But Brash and Shewan said those companies which fall into this category can expect to be placed at a significant disadvantage. A better way to mitigate the impact on the poor, they said, is to provide targeted social welfare payments for low-income families.
Their position jibes with that of Rupert Roberts, president of Super Value Food Stores Limited, who has argued repeatedly that exempting breadbasket food items from VAT will leave supermarkets unable to reclaim millions of dollars in VAT input expenses and could cause many businesses to shut down or shed jobs due to cost increases that cannot be offset. He and other members of the Retail Grocers Association have said they are disappointed with the lack of progress made with the government on this point.
Exponential
Referring to retailers and the proposed exemption of breadbasket food items from VAT, which means they would sell both vatable and VAT-exempt items, Brash noted: "The challenge is knowing how much of the VAT they paid to buy their inputs they can claim back, and they can only claim back the VAT for inputs which go into making up the sales which are themselves vatable. If you are also selling things which are exempt you can't claim the VAT you would have paid on that input. So, for example, a retailer may be paying commercial rent and for electricity, and a range of other inputs, some of which they can claim back because they relate to a taxable supply (of goods sold), and some of which they cannot claim back. And trying to apportion your electricity bill between the things which are exempt and the things which are not, is a considerable challenge.
"So that's where compliance costs start going up, not by small increments but exponentially, and that's why we've said if you want to minimize compliance costs go for a lower rate and no exemptions," he said.
Shewan also highlighted the case of the general insurance industry, which had initially sought VAT exempt status in New Zealand, but ultimately determined this would have a negative impact on their business.

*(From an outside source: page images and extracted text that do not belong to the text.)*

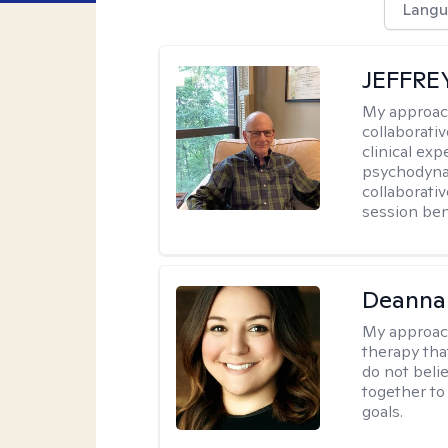
Langu
JEFFRE
My approac
collaborati
clinical exp
psychodynam
collaborati
session bene
Deanna
My approac
therapy tha
do not belie
together to
goals.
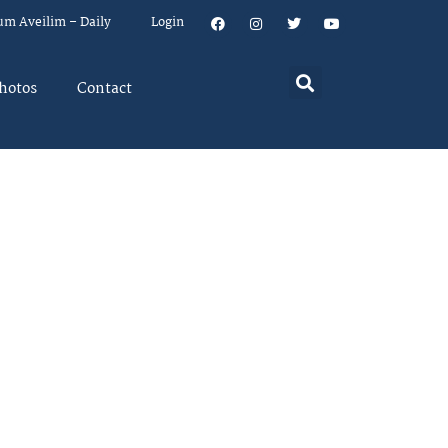
um Aveilim – Daily
Login
hotos
Contact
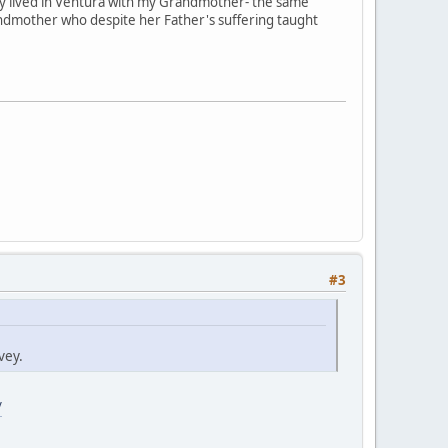
my lived in Ventura with my Grandmother- the same
ndmother who despite her Father's suffering taught
#3
vey.
/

Another technical point highlighted by the consultants was the handling of bad debt under the draft legislation. Cash flow challenges could arise by forcing businesses to wait for an extended period to reclaim VAT paid on sales on which invoices ultimately went unpaid.
Shewan said: "We're simply going to be inviting the government to consider those points; it's not our role to tell them what to do, but hopefully our experience will benefit them. I would make the point that those quite technical and boring items, if not dealt with, are the ones that can cause a lot of grief. What you want with VAT is everyone paddling the same canoe in the same direction, not resisting, and that requires you to be accommodating in terms of some of these technical issues."
Gowon Bowe, co-chair of the Coalition for Responsible Taxation, which met with Brash and Shewan last week, told Guardian Business: "A lot of the issues they raised were no different to the issues in our October/November report. Compliance costs was the biggest issue. In their case (New Zealand) limited exemptions were given, and everything else was vatable. They said then the businesses didn't need elaborate systems and everything to make that sale was a VAT credit, so businesses didn't have the complexity. They said that would be a distinct difference in our case, given the way we are going down the path of a number of zero ratings and exemption; it would create more cumbersome calculations.
"They also said that by not having exemptions it enabled them to introduce VAT at 10 percent, although in their case they had a number of other taxes too. We said very explicitly that we hope everything they shared with us will be in their final report."
Brash and Shewan were invited to The Bahamas by the government to share their experience in New Zealand with the implementation of VAT, to offer observations on The Bahamas' preparedness for VAT, and to address any issues they see in the design of the legislation at present. Their report is expected to be completed by the time they depart tomorrow.
Shewan said he felt a July 1 implementation of VAT would be "extremely challenging" at this point for The Bahamas.
VAT was introduced in New Zealand in October 1986 at a rate of 10 percent. The most recent rate of VAT in New Zealand is 15 percent.